Created on 2016/10/20
Category: 

Syncing against an workspace which data can be modified outside of Pydio can be a challenge. This article will describe the mechanisms involved and the possible strategies for that.

This article is applicable as well for search engine indexation issues, which rely on the same mechanism.

How does sync/indexation work?

To perform syncrhonization, the desktop clients regularly “queries” the server to know if there were any changes inside the currently synced workspace. These requests are very light as if there were no changes since the previous one, the server just returns nothing, and computes nothing. To achieve that, we need to make the changes indexed “on the fly” when documents are modified in Pydio, and this is easily done when documents are added/deleted/modified directly throughout a Pydio interface (web, mobile, sync).

But sometimes, you will define a workspace that points to a storage which can be modified externally: files are posted by FTP to the filesystem, files are accessed through Samba shares, and theses shares are mounted directly via other protocols, etc… In that case, Pydio is basically not aware of the content changes, and you will observe issues during synchro (the web interface and mobile apps listing is not affected, as it’s always querying the storage in real time). So we have to make sure Pydio is “in sync” with its storage.

We will describe here the various options, starting with the most efficient ones, and ending with the more performance-greedy ones.

Triggering unitary indexation

If the files that are modified inside the storage are handled by a bot, or an automatized process, or through a protocol where you can hook to some events (like an ftp server), the best option is to actually inform pydio directly when a file is modified. This can be done by calling the “lsync” action either by command line or rest API. It takes three parameters and covers all modifications types: old, new, copy: old is either a filepath (file modified or deleted) or null (file created), new is either a filepath (file created or modified) or null (file deleted), copy is true or false and used only when old and new are not null, to determine whether it’s a move or a copy.

Triggering regular folders/worskapce re-indexation

If you cannot manage each file modification, you can on a regular basis trigger a re-indexation of some folders that you specifically want to monitor.
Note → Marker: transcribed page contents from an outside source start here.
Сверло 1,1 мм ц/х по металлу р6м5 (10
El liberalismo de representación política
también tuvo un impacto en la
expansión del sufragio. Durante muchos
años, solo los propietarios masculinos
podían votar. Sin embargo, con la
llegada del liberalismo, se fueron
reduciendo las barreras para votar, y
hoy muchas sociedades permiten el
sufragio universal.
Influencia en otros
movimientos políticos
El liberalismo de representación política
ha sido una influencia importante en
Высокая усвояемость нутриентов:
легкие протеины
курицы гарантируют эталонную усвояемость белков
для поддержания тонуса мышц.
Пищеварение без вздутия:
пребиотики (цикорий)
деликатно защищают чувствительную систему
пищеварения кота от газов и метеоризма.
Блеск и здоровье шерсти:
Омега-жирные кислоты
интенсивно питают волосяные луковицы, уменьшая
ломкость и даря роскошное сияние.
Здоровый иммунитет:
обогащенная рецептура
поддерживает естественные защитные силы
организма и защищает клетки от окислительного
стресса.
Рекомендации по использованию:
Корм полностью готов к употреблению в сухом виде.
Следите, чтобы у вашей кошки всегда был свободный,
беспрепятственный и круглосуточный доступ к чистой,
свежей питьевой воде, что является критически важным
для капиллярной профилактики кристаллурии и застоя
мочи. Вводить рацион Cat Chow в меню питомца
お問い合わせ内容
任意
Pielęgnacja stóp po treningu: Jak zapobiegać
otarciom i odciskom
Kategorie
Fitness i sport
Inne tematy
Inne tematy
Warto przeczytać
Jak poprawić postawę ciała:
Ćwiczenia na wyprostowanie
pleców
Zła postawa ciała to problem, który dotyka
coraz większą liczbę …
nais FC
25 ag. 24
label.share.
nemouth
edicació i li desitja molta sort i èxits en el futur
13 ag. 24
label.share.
Use the “index” action, again, either via command line or Rest API, and you can pass a “dir” parameter to limit the reindexation only to a given folder.

Auto-detecting changes

We added an auto-detection feature to make the process easier. It is only implemeted for “syncable” workspaces, and is called asynchronously (triggers a php command line) when the sync client is asking for “changes”. This can imply a small delay to see the changes impacted in the local folder. It will browse the folders on the filesystem and compare their modification time with the one register in the DB index, so it will significantly burden the server, you should probably not use this feature for many workspaces and many users.

To enable that feature, switch it on in the Meta.syncable parameteres of the workspace. And additional timer allows to avoid to rescan everything on each “changes” request, but rescan only every X-minutes.